BEGIN DATASET RECORDS

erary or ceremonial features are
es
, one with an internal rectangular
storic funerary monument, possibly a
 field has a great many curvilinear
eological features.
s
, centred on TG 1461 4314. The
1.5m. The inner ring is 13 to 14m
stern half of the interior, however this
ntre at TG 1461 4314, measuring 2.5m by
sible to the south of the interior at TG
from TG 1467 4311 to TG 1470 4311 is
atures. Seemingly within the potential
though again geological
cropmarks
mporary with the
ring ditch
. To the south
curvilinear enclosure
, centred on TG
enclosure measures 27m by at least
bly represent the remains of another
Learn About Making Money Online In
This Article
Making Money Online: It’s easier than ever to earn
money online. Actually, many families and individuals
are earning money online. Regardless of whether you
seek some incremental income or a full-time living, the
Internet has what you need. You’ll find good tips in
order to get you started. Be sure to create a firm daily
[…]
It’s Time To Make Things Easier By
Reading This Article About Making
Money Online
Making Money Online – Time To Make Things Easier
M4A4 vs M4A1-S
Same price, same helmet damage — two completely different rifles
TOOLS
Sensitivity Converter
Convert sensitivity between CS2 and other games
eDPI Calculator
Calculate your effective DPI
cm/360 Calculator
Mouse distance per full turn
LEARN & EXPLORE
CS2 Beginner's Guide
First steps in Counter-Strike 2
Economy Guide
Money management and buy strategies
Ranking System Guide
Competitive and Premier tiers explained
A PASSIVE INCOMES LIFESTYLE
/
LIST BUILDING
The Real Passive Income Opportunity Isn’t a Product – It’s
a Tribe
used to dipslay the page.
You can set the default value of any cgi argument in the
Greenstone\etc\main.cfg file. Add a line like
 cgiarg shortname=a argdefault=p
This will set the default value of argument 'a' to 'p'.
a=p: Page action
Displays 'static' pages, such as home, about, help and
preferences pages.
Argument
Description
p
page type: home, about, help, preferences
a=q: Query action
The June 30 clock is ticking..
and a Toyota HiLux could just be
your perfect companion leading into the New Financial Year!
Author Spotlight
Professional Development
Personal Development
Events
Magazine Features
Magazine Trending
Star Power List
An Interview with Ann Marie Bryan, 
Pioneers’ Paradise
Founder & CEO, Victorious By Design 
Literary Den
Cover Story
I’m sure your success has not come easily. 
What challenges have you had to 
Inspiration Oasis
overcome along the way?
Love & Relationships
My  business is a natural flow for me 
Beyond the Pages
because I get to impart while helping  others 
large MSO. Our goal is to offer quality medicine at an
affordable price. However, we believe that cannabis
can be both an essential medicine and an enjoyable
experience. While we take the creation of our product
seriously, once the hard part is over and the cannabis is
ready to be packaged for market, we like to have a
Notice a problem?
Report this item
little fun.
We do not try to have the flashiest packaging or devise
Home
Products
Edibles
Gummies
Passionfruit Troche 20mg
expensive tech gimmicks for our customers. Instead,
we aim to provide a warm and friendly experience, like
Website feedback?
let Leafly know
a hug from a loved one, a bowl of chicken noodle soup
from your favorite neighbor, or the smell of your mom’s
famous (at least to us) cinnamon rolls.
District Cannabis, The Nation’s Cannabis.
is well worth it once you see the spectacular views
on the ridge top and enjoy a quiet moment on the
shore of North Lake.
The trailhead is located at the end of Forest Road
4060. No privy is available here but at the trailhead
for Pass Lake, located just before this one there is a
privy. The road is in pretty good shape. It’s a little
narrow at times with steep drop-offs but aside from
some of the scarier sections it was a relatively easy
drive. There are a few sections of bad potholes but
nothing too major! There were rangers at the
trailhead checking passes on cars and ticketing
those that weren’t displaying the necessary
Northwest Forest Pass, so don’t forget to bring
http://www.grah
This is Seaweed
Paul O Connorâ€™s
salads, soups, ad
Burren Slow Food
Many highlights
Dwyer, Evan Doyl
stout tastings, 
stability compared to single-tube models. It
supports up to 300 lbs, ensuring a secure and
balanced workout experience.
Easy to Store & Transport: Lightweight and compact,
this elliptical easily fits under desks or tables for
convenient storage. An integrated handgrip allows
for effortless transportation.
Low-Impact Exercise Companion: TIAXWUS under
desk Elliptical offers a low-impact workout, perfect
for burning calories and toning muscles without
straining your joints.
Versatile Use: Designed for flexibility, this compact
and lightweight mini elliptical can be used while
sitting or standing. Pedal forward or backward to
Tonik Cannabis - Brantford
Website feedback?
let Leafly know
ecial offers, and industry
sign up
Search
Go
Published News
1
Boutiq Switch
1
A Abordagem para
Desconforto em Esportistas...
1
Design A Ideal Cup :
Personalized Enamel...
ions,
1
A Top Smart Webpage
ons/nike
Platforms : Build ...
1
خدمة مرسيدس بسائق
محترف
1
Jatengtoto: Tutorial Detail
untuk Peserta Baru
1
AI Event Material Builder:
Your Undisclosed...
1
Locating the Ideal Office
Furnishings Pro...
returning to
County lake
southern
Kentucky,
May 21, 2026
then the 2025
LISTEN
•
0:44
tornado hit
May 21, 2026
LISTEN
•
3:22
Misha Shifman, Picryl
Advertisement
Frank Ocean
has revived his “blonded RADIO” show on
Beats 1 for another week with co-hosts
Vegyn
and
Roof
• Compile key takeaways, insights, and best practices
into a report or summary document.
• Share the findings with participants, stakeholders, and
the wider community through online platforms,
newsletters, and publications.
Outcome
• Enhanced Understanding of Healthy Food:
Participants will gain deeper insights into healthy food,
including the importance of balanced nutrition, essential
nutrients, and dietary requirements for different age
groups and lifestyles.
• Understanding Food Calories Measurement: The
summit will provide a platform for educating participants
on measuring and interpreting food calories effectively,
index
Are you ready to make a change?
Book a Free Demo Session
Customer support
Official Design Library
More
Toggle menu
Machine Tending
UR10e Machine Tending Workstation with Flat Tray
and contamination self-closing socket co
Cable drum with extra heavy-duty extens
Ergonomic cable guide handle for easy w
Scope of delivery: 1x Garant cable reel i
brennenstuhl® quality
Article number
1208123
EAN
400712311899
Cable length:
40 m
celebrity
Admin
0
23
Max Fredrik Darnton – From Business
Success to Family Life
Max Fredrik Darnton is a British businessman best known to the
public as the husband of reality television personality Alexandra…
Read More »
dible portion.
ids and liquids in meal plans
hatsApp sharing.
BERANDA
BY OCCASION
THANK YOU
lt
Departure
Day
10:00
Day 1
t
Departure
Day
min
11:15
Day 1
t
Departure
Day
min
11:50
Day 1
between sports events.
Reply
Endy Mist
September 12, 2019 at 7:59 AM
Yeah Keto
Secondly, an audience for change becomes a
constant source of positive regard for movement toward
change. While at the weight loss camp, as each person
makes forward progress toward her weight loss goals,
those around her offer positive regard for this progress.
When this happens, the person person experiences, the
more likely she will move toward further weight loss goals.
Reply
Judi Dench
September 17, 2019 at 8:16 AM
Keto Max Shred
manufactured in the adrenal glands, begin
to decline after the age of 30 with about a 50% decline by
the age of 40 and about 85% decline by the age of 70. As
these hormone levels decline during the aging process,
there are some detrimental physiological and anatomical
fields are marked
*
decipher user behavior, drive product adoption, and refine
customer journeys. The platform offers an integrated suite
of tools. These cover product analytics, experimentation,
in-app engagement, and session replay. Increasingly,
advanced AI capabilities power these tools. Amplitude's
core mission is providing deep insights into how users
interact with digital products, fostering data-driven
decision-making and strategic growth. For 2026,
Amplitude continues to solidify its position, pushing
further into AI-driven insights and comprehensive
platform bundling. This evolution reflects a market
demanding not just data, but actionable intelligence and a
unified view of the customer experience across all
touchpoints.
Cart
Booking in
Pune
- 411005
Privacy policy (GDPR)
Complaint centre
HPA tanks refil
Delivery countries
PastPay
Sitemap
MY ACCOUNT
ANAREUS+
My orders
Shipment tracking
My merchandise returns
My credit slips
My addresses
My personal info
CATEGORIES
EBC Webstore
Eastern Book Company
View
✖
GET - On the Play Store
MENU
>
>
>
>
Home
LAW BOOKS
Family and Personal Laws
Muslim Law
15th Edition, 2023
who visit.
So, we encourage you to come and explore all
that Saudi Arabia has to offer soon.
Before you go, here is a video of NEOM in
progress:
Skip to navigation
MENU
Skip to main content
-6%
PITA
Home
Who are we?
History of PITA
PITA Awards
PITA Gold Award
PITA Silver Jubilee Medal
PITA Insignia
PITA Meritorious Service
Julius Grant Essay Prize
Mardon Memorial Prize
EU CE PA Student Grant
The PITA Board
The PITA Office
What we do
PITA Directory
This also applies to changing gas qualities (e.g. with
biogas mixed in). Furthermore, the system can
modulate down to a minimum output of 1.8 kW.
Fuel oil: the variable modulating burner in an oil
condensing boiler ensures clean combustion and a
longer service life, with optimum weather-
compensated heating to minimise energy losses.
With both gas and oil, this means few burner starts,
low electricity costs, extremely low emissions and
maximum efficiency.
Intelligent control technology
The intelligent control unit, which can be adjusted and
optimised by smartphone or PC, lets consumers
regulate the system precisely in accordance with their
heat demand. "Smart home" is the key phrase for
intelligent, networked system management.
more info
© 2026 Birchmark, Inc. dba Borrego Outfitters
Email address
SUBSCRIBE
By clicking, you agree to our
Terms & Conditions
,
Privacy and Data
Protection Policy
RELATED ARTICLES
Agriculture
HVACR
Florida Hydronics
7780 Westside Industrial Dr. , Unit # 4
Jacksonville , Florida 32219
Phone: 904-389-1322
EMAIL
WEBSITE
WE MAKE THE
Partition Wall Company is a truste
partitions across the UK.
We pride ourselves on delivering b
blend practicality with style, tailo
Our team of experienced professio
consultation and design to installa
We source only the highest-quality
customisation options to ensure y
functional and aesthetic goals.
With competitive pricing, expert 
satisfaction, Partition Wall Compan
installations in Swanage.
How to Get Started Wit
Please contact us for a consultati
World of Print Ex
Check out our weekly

END DATASET RECORDS

- THE TASK:
Search the data for "Privacy". Copy each line that has it.

- PROBLEM SOLUTION:
Privacy policy (GDPR)
Privacy and Data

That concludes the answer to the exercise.